SQL is a declarative language. The ordering of the statements was carefully thought through.
I will say it's harmless though, the clauses don't have any dependency in terms of meaning so it's fine to just allow them to be reordered in terms of the meaning of the query, but that's true of lots and lots of things in programming and just having a convention is usually better than allowing anything.
For example, you could totally allow this to be legal:
def
for x in whatever:
print(x)
print_whatever(whatever):
There's nothing ambiguous about it, but why? Like if you are used to seeing it one way it just makes it more confusing to read, and if you aren't used to seeing it the normal way you should at least somewhat master something before you try to improve it through cosmetic tweaks.I think you see this all the time, people try to impose their own comfort onto things for no actual improvement.
whstl
No, it comes from wanting to make autocompletion easier and to make variable scoping/method ordering make sense within LINQ. It is an actual improvement in this regard.
LINQ popularized it and others followed. It does what it says.
Btw: saying that "people try to impose their own comfort" is uncalled for.
ltbarcly3
In that case you are just objectively incorrect, you can build a far, far more efficient autocomplete in the standard query order. I will guess something like half as many keystrokes to type the same select and from clauses.
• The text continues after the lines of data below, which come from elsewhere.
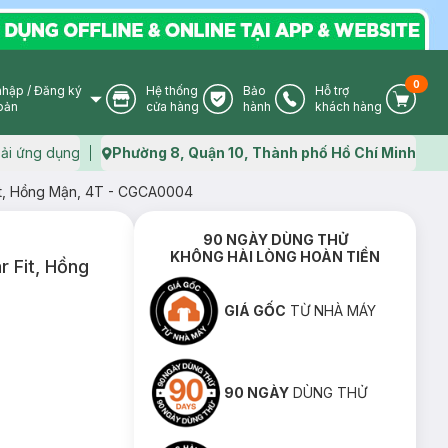
0
nhập
/
Đăng ký
Hệ thống
Bảo
Hỗ trợ
User Icon
Store Icon
Warranty Icon
Phone Icon
Cart I
oản
cửa hàng
hành
khách hàng
ải ứng dụng
Phường 8, Quận 10, Thành phố Hồ Chí Minh
Map icon
Fit, Hồng Mận, 4T - CGCA0004
90 NGÀY DÙNG THỬ
KHÔNG HÀI LÒNG HOÀN TIỀN
r Fit, Hồng
GIÁ GỐC
TỪ NHÀ MÁY
90 NGÀY
DÙNG THỬ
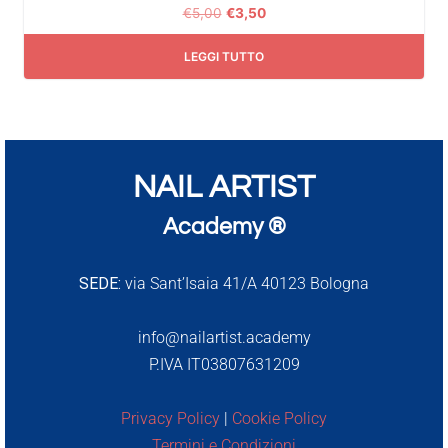
€
5,00
€
3,50
LEGGI TUTTO
NAIL ARTIST
Academy ®
SEDE:
via Sant’Isaia 41/A 40123 Bologna
info@nailartist.academy
P.IVA IT03807631209
Privacy Policy
|
Cookie Policy
Termini e Condizioni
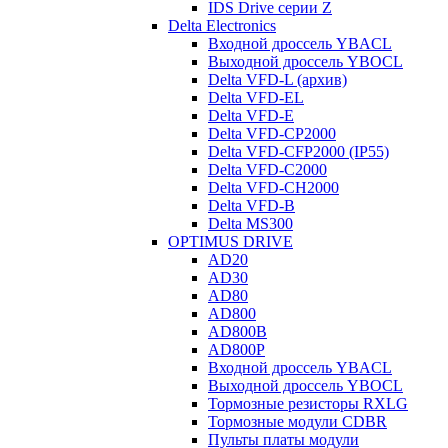
IDS Drive серии Z
Delta Electronics
Входной дроссель YBACL
Выходной дроссель YBOCL
Delta VFD-L (архив)
Delta VFD-EL
Delta VFD-E
Delta VFD-CP2000
Delta VFD-CFP2000 (IP55)
Delta VFD-C2000
Delta VFD-CH2000
Delta VFD-B
Delta MS300
OPTIMUS DRIVE
AD20
AD30
AD80
AD800
AD800B
AD800P
Входной дроссель YBACL
Выходной дроссель YBOCL
Тормозные резисторы RXLG
Тормозные модули CDBR
Пульты платы модули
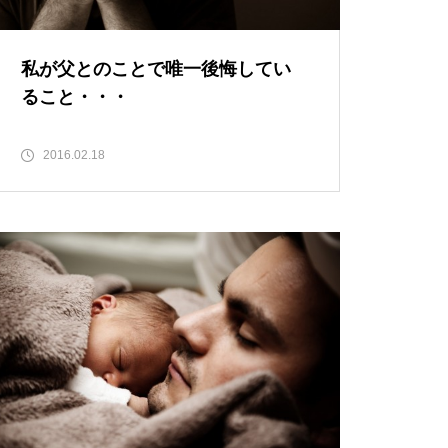
私が父とのことで唯一後悔してい
ること・・・
2016.02.18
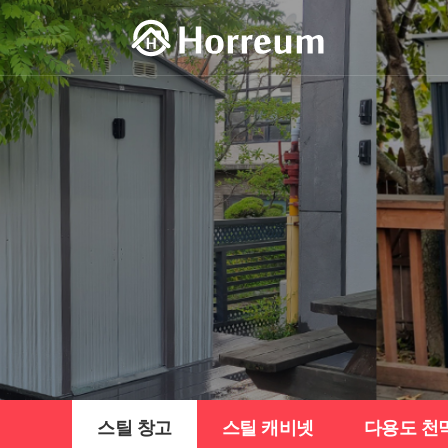
스틸 창고
스틸 캐비넷
다용도 천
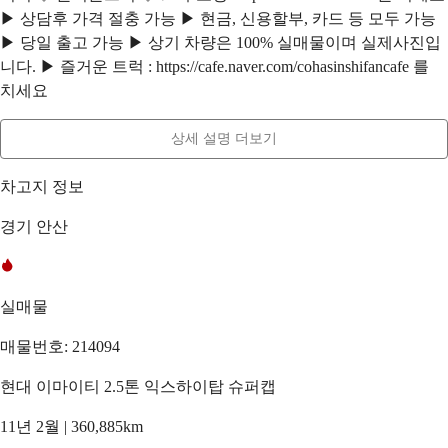
▶ 상담후 가격 절충 가능 ▶ 현금, 신용할부, 카드 등 모두 가능
▶ 당일 출고 가능 ▶ 상기 차량은 100% 실매물이며 실제사진입
니다. ▶ 즐거운 트럭 : https://cafe.naver.com/cohasinshifancafe 를
치세요
상세 설명 더보기
차고지 정보
경기 안산
실매물
매물번호: 214094
현대 이마이티 2.5톤 익스하이탑 슈퍼캡
11년 2월 | 360,885km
You are imagining a very niave autocomplete that can only guess columns after it knows the tables, but in reality you can guess most of the columns, including the first one, the tables, and the aliases. Names in dbs are incredibly sparse, and duplicate names don't make autocomplete less effective.
If you are right about why they did it its even dumber than my reason, they are changing a language grammar to let them make a much worse solution to the same problem.
null
DuckDb is missing a killer feature by not having a pipe syntax like kusto or google's pipe query syntax.
Why is it a killer feature? First of all, LLMs complete text from left to right. That alone is a killer feature.
But for us meatboxes with less compute power, pipe syntax allow (much better) code completion.
Pipe syntax is delightful to work with and makes going back to SQL a real bummer moment (please insert meme of Kate Perry kissing the earth here).